As opposed to sending packets of data over the Internet, QKD technology is a hardware-based approach that uses fundamental quantum mechanics to facilitate communication with an early warning system should there be any interception. It does this by sending an entangled (by which I mean the inherent connections between quantum bits, or qubits) light particle or photon down a fiber-optic line and between two nodes, holding back the particle that’s linked to it.
This makes a connection for sending data, meaning if a bad actor tries to meddle with that connection, it is immediately obvious. Why? In layman’s terms, the technology makes it easy to find out whether a third party has eavesdropped on the qubits during the transmission, since the intruder would have caused the key to change simply by looking at it.
QKD technology is in its very early stages, and there are some clear benefits. By creating a quantum channel that guarantees communication cannot be successfully intercepted without detection, the technology will become incredibly useful in high-security, bespoke network links between nodes (typically data centers).

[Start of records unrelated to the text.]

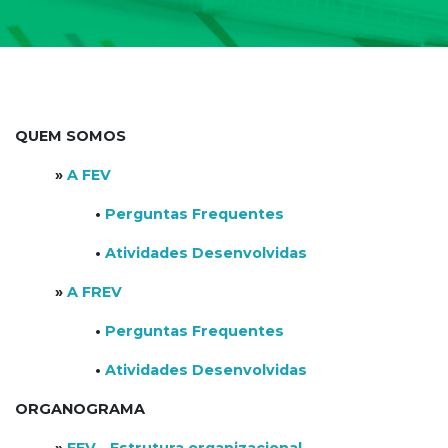
QUEM SOMOS
»
A FEV
•
Perguntas Frequentes
•
Atividades Desenvolvidas
»
A FREV
•
Perguntas Frequentes
•
Atividades Desenvolvidas
ORGANOGRAMA
»
FEV - Estrutura organizacional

However, this benefit also has its main limitation. QKD relies on building new communications infrastructure, making it costly and difficult to scale, as well as being impractical for last-mile, secure connectivity. Most reputable experiments so far have sent keys across relatively short distances using dedicated fiber-optic cables, but if we are to create a secure network in which multiple senders and multiple receivers could exchange communications on a global scale (just like we have today), we are in for an expensive and time-consuming journey. And with the Y2Q (the point in time where quantum computers' capabilities exceed those of classical computers) looming, we need solutions that can be efficiently and cost-effectively deployed.
There are also security concerns with QKD that are often overlooked. For example, QKD can only tell if there is a man-in-the-middle (MITM) interception when photons are disturbed, but not where, how many, and who is listening in. If someone is going to put a tap along a 150-kilometer, high-grade, clear fiber optic cable, it will be very difficult to locate and weed out those taps quickly.

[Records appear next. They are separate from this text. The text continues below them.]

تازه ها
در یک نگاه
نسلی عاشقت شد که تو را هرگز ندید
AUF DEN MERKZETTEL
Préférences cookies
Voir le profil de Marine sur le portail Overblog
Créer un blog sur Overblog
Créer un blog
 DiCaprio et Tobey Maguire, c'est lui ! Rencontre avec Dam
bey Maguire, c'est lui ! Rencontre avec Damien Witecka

In summary, QKD is one aspect of future-proofing our communications and activities over the Internet. However, as an infrastructure-heavy technology that’s more reflective of bespoke network links between two already secured locations, it is unlikely that it will be easily available to everyone beyond highly sensitive applications where secrecy needs to be guaranteed under all circumstances, and where the parties communicating are already in fixed locations where authentication is not an issue.
Wider Use Cases: QKD and PQC In Tandem
If we want to secure a global, IP networked world that can share even more information over longer distances to more people, we will likely need a more agile approach that quantum-proofs all our data that flows over the Internet. That’s where PQC technology comes in.
In short, PQC is a software-based approach that uses new algorithms that, unlike current PKC algorithms such as RSA, are not based on factoring large prime numbers. The National Institute of Standards and Technology (NIST) is currently finalizing the new standard algorithms for PQC and is due to reach a decision early next year.
The primary reason why PQC will be needed is scalability. A potential quantum attack introduces a much broader set of vulnerabilities, such as videoconferencing, email exchange, and employees working from home, which all require further wired or wireless connectivity. To achieve an end-to-end, quantum-safe environment and beyond securing the link between two already secured optical nodes over a relatively short distance, PQC can quantum-proof our intrinsically IP-networked world.
There are also significant security benefits. For example, the McEliece cryptosystem has successfully resisted more than 40 years of attacks and cryptanalysis. It is also a likely candidate for the algorithms that NIST chooses, making it a core way we can secure our communications against a future quantum attack.
As a software-based technology, it can also use the same hardware infrastructure as today’s digital networks and will not suffer from any such limitations, while also being compatible with any medium of digital communication, including electrical wires, radio waves, and, of course, optical networks. This significantly reduces any new and costly infrastructure outlay that will be needed.
A Hybrid Approach
Securing our future communications and activities on the Internet will likely require a hybrid approach: QKD being deployed to protect the major dedicated links over very short distances, while using PQC to connect any wired or wireless networks or devices from these nodes, securing a global, IP networked world.
The current Internet is a playground for hackers and cybercriminals with “harvest now and decrypt later” attacks already taking place. We ought to start taking quantum-proofing our communications more seriously before quantum computers create havoc.